Where in the data does the word "Careers" appear? Find those lines and copy them.
Segment Start: ENTRIES SUPPLIED
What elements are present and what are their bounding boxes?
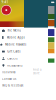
staticText: Mobile Apps	[7, 36, 25, 39]
button[interactable]: Mobile Apps	[0, 34, 24, 41]
staticText: Careers	[7, 57, 17, 60]
button[interactable]: Mobile Rewards	[0, 41, 24, 48]
button[interactable]: Contact Us	[0, 76, 24, 82]
staticText: Политика	[2, 70, 15, 74]
button[interactable]: Политика	[0, 69, 24, 76]
staticText: The Menu	[7, 29, 21, 32]
staticText: Gift Cards	[7, 50, 20, 53]
button[interactable]: FAQ & Feedback	[0, 82, 24, 89]
staticText: FAQ & Feedback	[2, 84, 23, 87]
staticText: Mobile Rewards	[5, 43, 26, 46]
staticText: Restaurants	[7, 64, 22, 67]
button[interactable]: Gift Cards	[0, 48, 24, 55]
staticText: Find a store	[33, 68, 41, 75]
button[interactable]: The Menu	[0, 27, 24, 34]
staticText: 9:41	[2, 0, 9, 4]
button[interactable]: Restaurants	[0, 62, 24, 69]
staticText: Contact Us	[2, 77, 16, 81]
button[interactable]: Careers	[0, 55, 24, 62]
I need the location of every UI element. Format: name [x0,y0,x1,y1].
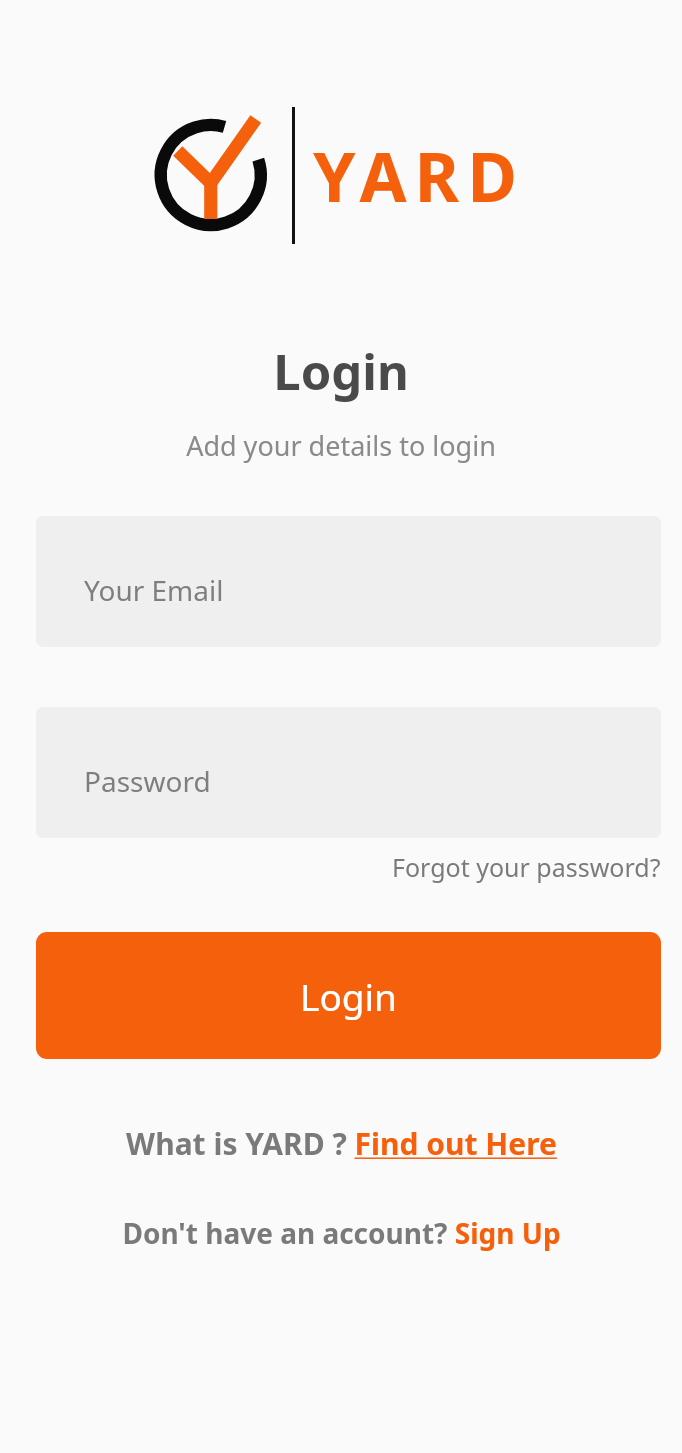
button[interactable]: Password [36,707,661,838]
button[interactable]: Login [36,932,661,1059]
other: YARD logo [157,100,282,250]
button[interactable]: Forgot your password? [392,850,661,884]
staticText: What is YARD ? Find out Here [126,1123,557,1164]
button[interactable]: Your Email [36,516,661,647]
staticText: Your Email [84,571,224,609]
staticText: Forgot your password? [392,850,661,884]
staticText: Login [300,971,397,1021]
staticText: Don't have an account? Sign Up [122,1214,561,1252]
button[interactable]: What is YARD ? Find out Here [120,1119,563,1168]
button[interactable]: Don't have an account? Sign Up [116,1210,567,1256]
staticText: Add your details to login [186,427,496,464]
staticText: Login [273,338,409,405]
staticText: Password [84,762,211,800]
staticText: YARD [313,129,525,222]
Segment End: ENTRIES SUPPLIED
- **ANSWER SPACE**
staticText: Careers	[7, 57, 17, 60]
button[interactable]: Careers	[0, 55, 24, 62]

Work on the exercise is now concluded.